I have several .ppt (MS PowerPoint Slides) files to work on. Each of them contains dozens of slides that I want to remove.

For example, for file a.ppt, I need to remove the slides [2, 6, 12, 25] etc.

The library python-pptx does not have direct “deleting” so I am thinking maybe copying the required slides to a new file would be a possible solution.

I could not however find an example and am not sure how to proceed.

Martin Evans
  • 45,791
  • 17
  • 81
  • 97
Mark K
  • 8,767
  • 14
  • 58
  • 118

2 Answers2

1

old solution answered May 29 '16 at 2:23

What I used to make it happen is by a keyboard simulation tool (not really a programming language but also need scripting).

It recognizes the PPT slides I want to remove and multiple choose them, so I can delete them in one go.

Hope it helps someone has the similar need.

updated solution enlightened by Michael Berk in Mar. 2020

Here is a workable example of a PPTX of 5 slides, only to keep the 3rd and 5th ones.

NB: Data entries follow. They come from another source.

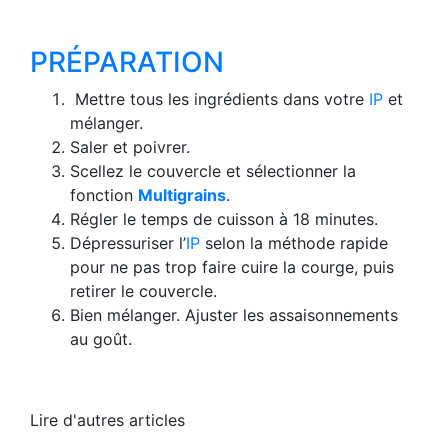
PRÉPARATION
Mettre tous les ingrédients dans votre
IP
et
mélanger.
Saler et poivrer.
Scellez le couvercle et sélectionner la
fonction
Multigrains
.
Régler le temps de cuisson à 18 minutes.
Dépressuriser l’
IP
selon la méthode rapide
pour ne pas trop faire cuire la courge, puis
retirer le couvercle.
Bien mélanger. Ajuster les assaisonnements
au goût.
Lire d'autres articles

from pptx import Presentation

def dropSlides(slidesToKeep, prs):
    indexesToRemove = [x for x in range(1, len(prs.slides._sldIdLst)+1) if x not in slidesToKeep]

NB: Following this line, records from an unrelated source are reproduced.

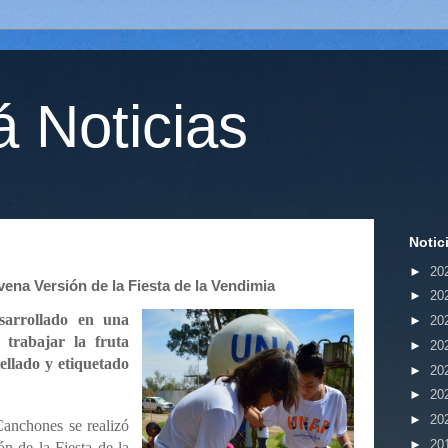
 Noticias
Notic
►
20
ena Versión de la Fiesta de la Vendimia
►
20
sarrollado en una
►
20
 trabajar la fruta
►
20
llado y etiquetado
►
20
►
20
►
20
Canchones se realizó
►
20
n de la Fiesta de la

    for i, slide in enumerate(prs.slides):
        id_dict = {slide.id: [i, slide.rId] for i, slide in enumerate(prs.slides._sldIdLst)}

        if i+1 in indexesToRemove:
            slide_id = slide.slide_id

            prs.part.drop_rel(id_dict[slide_id][1])
            del prs.slides._sldIdLst[id_dict[slide_id][0]]

    return prs

newPrs = dropSlides([3,5], Presentation("C:\\Slides 1-5.pptx"))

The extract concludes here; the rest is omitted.